Exercise details →
An exact transcription of every record below is required, with the pictures left out.

### The data

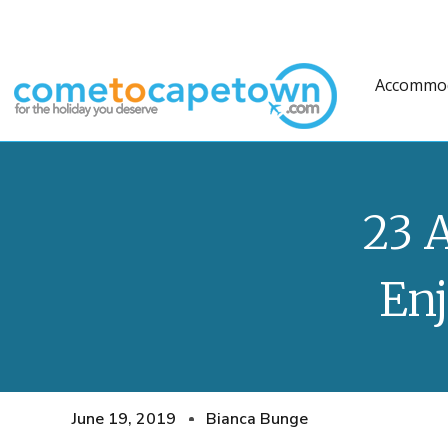
Accommo
23 
En
June 19, 2019
Bianca Bunge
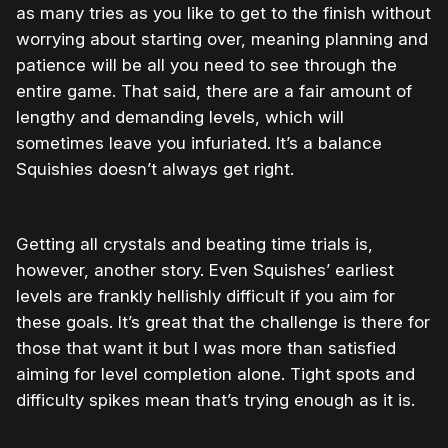
as many tries as you like to get to the finish without
worrying about starting over, meaning planning and
patience will be all you need to see through the
entire game. That said, there are a fair amount of
lengthy and demanding levels, which will
sometimes leave you infuriated. It’s a balance
Squishies doesn’t always get right.
Getting all crystals and beating time trials is,
however, another story. Even Squishes’ earliest
levels are frankly hellishly difficult if you aim for
these goals. It’s great that the challenge is there for
those that want it but I was more than satisfied
aiming for level completion alone. Tight spots and
difficulty spikes mean that’s trying enough as it is.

######

Answer to this exercise →
Accommo
23 
En
June 19, 2019
Bianca Bunge
as many tries as you like to get to the finish without
worrying about starting over, meaning planning and
patience will be all you need to see through the
entire game. That said, there are a fair amount of
lengthy and demanding levels, which will
sometimes leave you infuriated. It’s a balance
Squishies doesn’t always get right.
Getting all crystals and beating time trials is,
however, another story. Even Squishes’ earliest
levels are frankly hellishly difficult if you aim for
these goals. It’s great that the challenge is there for
those that want it but I was more than satisfied
aiming for level completion alone. Tight spots and
difficulty spikes mean that’s trying enough as it is.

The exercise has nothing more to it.